Third-party charges on U.S. consumer and business telephone bills, most of them unauthorized by the customer, amount to US $2 billion a year, according to a new report from a U.S. Senate committee.
Unauthorized third-party charges on telephone bills, often called cramming, cost one national retail chain $550,000 over the last decade, not including the $400,000 the company spent to fight the mystery charges, said the report, resulting from a year-long investigation by the Senate Commerce, Science and Transportation Committee.
Telephone carriers have made more than $1 billion[b] in revenue from third-party charges in the past decade, said Senator John "Jay" Rockefeller, a West Virginia Democrat and committee chairman. Carriers get a fee for placing third-party charges on bills, according to the report.

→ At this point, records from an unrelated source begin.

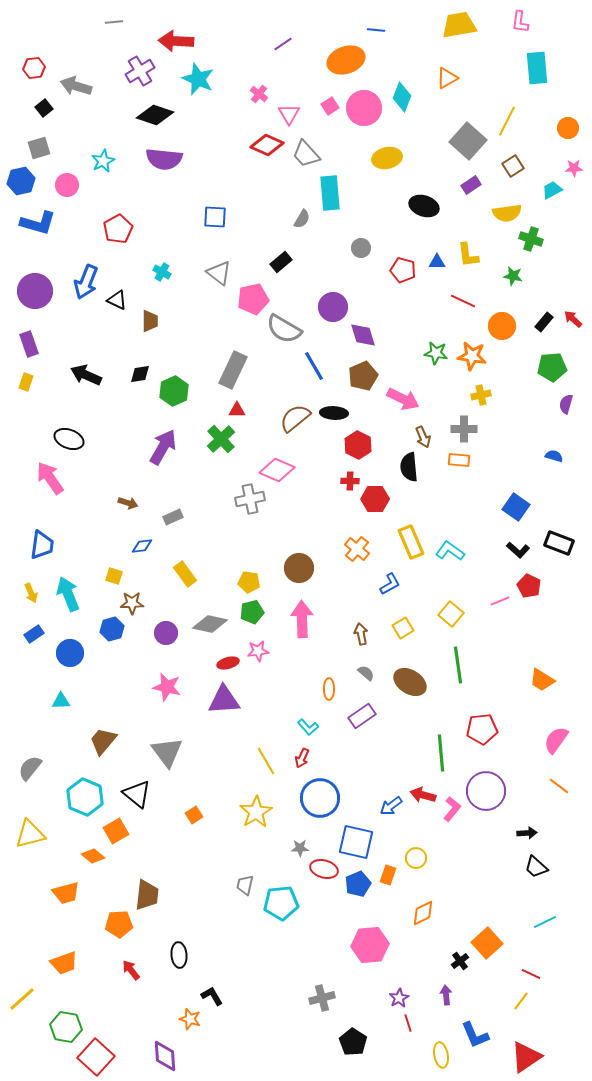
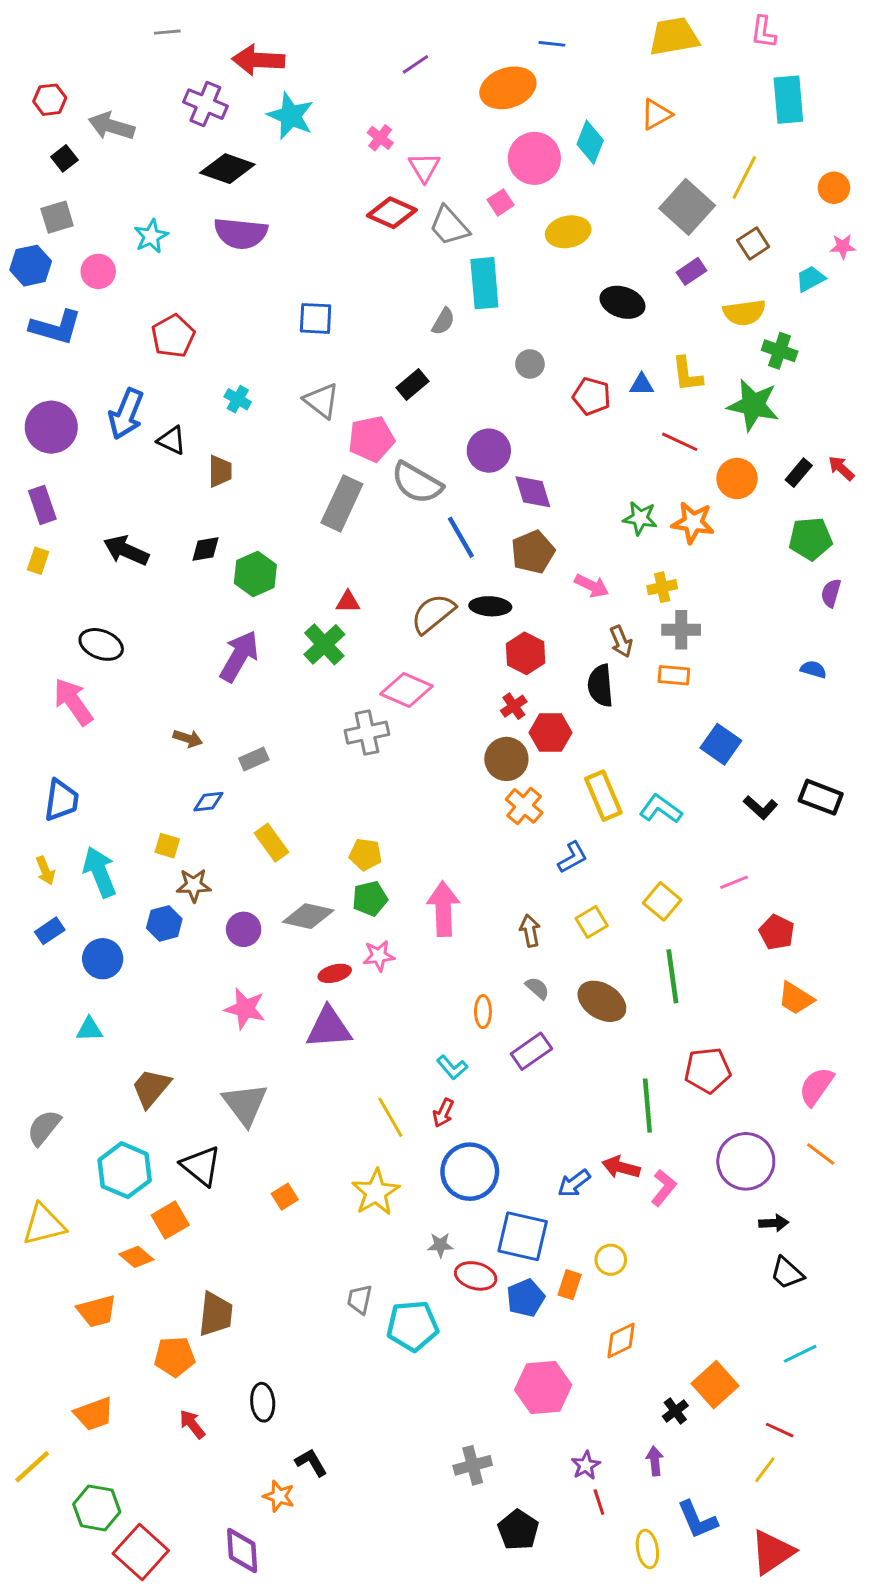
purple cross: (140, 71) -> (205, 104), turned -36
pink square: (330, 106) -> (501, 202), moved
green star: (513, 276) -> (753, 405), size x1.8
gray rectangle: (233, 370) -> (342, 503), moved
yellow cross: (481, 395) -> (662, 587), moved
pink arrow: (403, 399) -> (592, 586), size x0.7
red cross: (350, 481) -> (514, 706), turned -36
blue square: (516, 507) -> (721, 744), moved
brown circle: (299, 568) -> (506, 759), moved
red pentagon: (529, 586) -> (777, 932), moved
purple circle: (486, 791) -> (746, 1161), moved

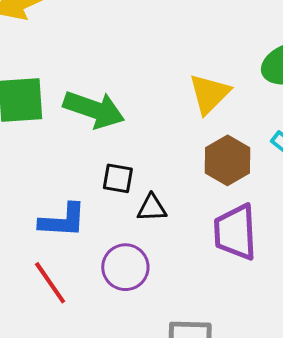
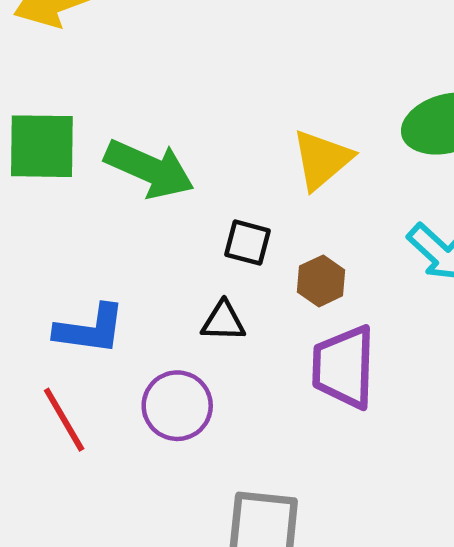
brown hexagon: (228, 160) -> (321, 281), moved, size x0.7
black square: (118, 178) -> (247, 243), moved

In the late 1990s, after congressional hearings on cramming, carriers promised to fix the problem, Rockefeller said during a committee hearing Wednesday. "Congress took their word for it," he said. "But what we now know is that the cramming problem wasn't solved. Far from it."
Rockefeller ripped into telephone companies and trade group the United States Telecom Association for not taking stronger action against crammers. "Why not ban it?" he said. "Why put people through that? It doesn't make any sense."
Telephone carriers will work with Congress to fix the problem, said Walter McCormick Jr., president and CEO of the trade group. He said he couldn't answer Rockfeller's questions about why carriers permit unauthorized third-party billing, but he said it's difficult for carriers to determine which third-party charges are legitimate.
Revenues from allowing third-party billing amounts to about one tenth of 1 percent of carrier revenue, McCormick said. He promised to ask carriers about banning all third-party billing after a grilling from Rockefeller.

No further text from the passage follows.